§ THE TASK: Show every line of the data below that includes the word "aprile".

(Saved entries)
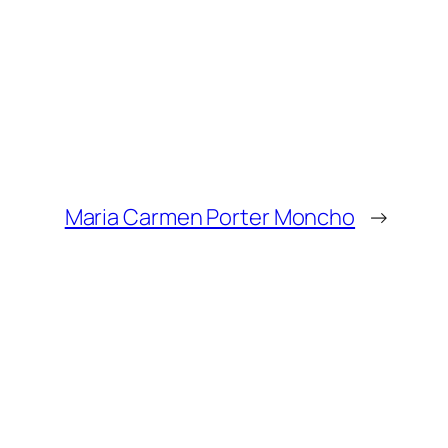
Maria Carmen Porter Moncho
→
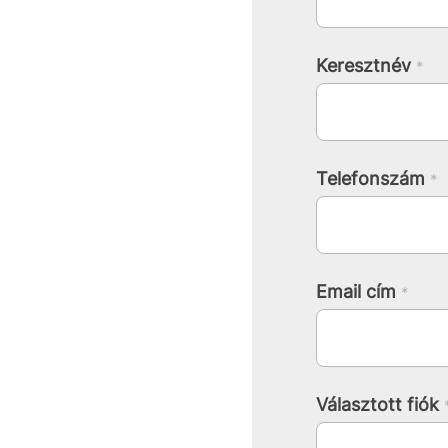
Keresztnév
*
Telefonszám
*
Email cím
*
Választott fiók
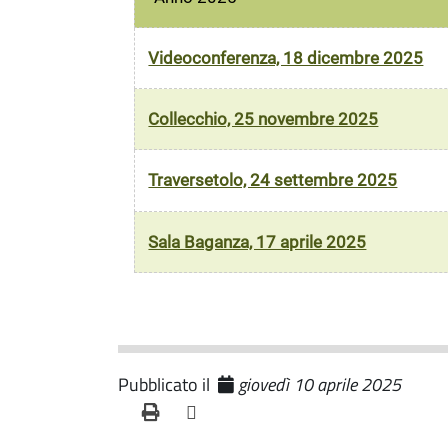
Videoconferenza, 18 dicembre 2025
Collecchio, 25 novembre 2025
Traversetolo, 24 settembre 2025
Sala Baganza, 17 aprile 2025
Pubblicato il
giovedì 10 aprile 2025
---
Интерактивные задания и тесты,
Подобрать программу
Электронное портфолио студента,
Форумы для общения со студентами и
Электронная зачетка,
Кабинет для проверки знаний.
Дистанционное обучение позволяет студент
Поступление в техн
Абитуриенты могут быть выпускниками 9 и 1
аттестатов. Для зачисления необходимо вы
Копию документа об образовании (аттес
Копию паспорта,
==
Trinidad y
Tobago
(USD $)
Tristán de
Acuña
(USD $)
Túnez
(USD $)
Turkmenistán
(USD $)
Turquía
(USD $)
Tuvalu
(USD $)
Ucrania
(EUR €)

§ RESPONSE TO THIS TASK:
Sala Baganza, 17 aprile 2025
giovedì 10 aprile 2025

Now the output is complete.